Yeah, that looks pretty much like something has gone really wrong during the installation.
Why do you say that? Just normal Linux quirkiness I think.
Checksum was fine.
That's not "quirkiness". I have installed plenty of Debian installs in my life and this has never happened. Just to be clear - I am talking about getting a Thai terminal instead of US one by default, not having a Thai terminal in the menu in addition to a US one - which could be normal, either by choice of the distro developers for some reason or because it got pulled in as a dependency of something else that you have selected for installation.
By something going wrong I mean that installation of something could have failed and left the system in a partially installed state. I have seen that happen a few times - either because of a corrupted package (that's why the question about the ISO checksum), bad package on the mirror (if you have opted for installing/updating from the network) or sometimes simply a bug in the package. Checking the installation logs would tell you if that has been the case or not.
If you have installed Cinnamon, you should have got gnome-terminal installed. If it wasn't there, then that's not normal.
Xterm is the basic minimal terminal that needs to be there because of the X compatibility with older applications which expect to be able to find it. It is part of some kind of standard. Uxterm is the same as Xterm but it supports Unicode characters.
Here's another. File Manager in Debian XFCE Live was not able to open the local network.
Error message, Failed to open "/ on ".
I guess technically it still worked as a file manager. The problem turned out to be some missing gvfs packages. I decided to avoid Xfce for now.

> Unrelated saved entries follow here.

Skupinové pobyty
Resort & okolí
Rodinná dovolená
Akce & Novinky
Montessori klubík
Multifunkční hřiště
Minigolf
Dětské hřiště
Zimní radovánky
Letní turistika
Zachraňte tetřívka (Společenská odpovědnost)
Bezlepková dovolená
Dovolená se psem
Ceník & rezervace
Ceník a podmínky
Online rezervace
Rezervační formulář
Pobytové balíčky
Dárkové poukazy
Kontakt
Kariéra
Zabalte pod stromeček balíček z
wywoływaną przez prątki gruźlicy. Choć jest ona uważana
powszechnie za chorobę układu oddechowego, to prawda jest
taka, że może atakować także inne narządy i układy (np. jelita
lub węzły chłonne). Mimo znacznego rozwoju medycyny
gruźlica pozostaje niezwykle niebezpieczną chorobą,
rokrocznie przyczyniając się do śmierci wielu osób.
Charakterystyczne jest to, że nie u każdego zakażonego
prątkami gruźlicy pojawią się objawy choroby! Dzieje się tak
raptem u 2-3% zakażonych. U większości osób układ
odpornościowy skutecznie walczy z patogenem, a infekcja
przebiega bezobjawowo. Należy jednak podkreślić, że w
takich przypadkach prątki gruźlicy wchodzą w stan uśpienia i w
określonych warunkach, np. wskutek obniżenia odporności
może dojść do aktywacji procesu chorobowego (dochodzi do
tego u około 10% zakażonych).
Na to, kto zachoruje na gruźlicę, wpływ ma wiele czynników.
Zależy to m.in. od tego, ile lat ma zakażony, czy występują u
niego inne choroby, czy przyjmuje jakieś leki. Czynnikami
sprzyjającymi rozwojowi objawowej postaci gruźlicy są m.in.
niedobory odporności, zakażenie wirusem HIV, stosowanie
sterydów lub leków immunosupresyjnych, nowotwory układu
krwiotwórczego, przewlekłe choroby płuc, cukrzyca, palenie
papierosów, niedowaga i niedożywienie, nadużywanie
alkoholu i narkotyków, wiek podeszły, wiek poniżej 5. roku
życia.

That error message is stupid indeed but it is telling you it was not able to open a root directory of the folder you were trying to browse. The gvfs packages provide those virtual folders, e.g. for network or other things (e.g. a connected phone, camera, zip files, network drives, Dropbox ...) that are not really disks/directories but are to be presented as ones. So there is no "quirk" there - if you didn't install the required drivers for some reason, it could not work. That it would be better to not even offer browsing of the network if those plugins are not available is a different matter, but that you need to raise with the XFCE authors or Debian's XFCE packagers.

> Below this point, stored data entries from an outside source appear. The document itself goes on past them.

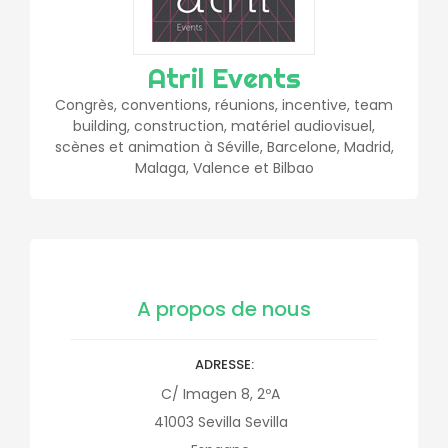
Atril Events
Congrès, conventions, réunions, incentive, team
building, construction, matériel audiovisuel,
scènes et animation à Séville, Barcelone, Madrid,
Malaga, Valence et Bilbao
A propos de nous
ADRESSE
C/ Imagen 8, 2ºA
41003
Sevilla
Sevilla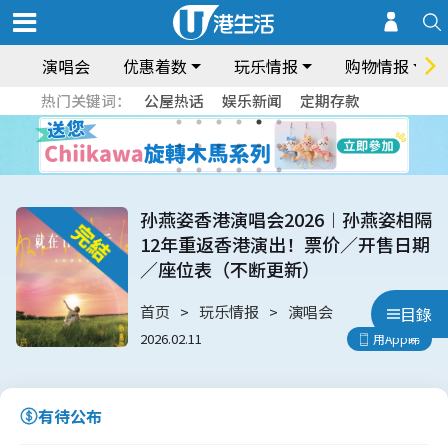
演唱会
优惠着数
玩乐情报
购物情报
热门关键词：
公屋热话
娱乐新闻
定期存款
孙燕姿香港演唱会2026︱孙燕姿相隔
12年重返香港演出！票价／开售日期
／座位表（不断更新）
首页
玩乐情报
演唱会
目錄
2026.02.11
用App睇
有待公布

Debian's philosophy is minimalism by default - it won't install optional dependencies (such as those gvfs packages) unless you tell it to, because a lot of people don't need/want them. They may be tagged as recommended, though - but it is still up to you to tell the system to install them.

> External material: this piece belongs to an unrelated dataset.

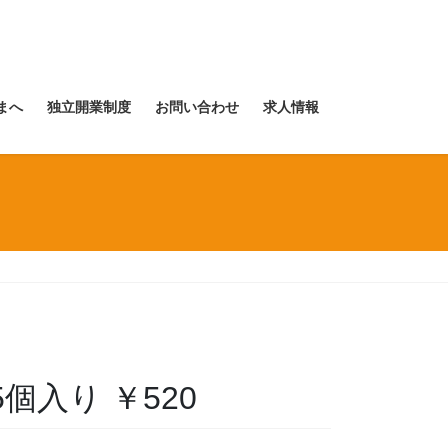
まへ
独立開業制度
お問い合わせ
求人情報
5個入り ￥520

If you want distro that is a polished desktop experience without such "quirks", then Debian is likely not the best choice. It is a great system but for advanced users. They are shipping the various desktop environments and other software in their default configurations, as shipped by upstream developers, which sometimes means that the experience is not as polished as it could be unless you spend some time tying up the loose ends. Also given the sheer amount of software Debian ships it is probably not even possible.
If you don't want to be doing that, then one of the Ubuntus or their variants (Xubuntu if you like XFCE, Mint, Kubuntu ... ) will give you a lot less grief on the desktop. Or Mageia Linux if you don't mind switching to an RPM-based distro. These are much smaller in scope and the developers are specifically focusing on the desktop experience.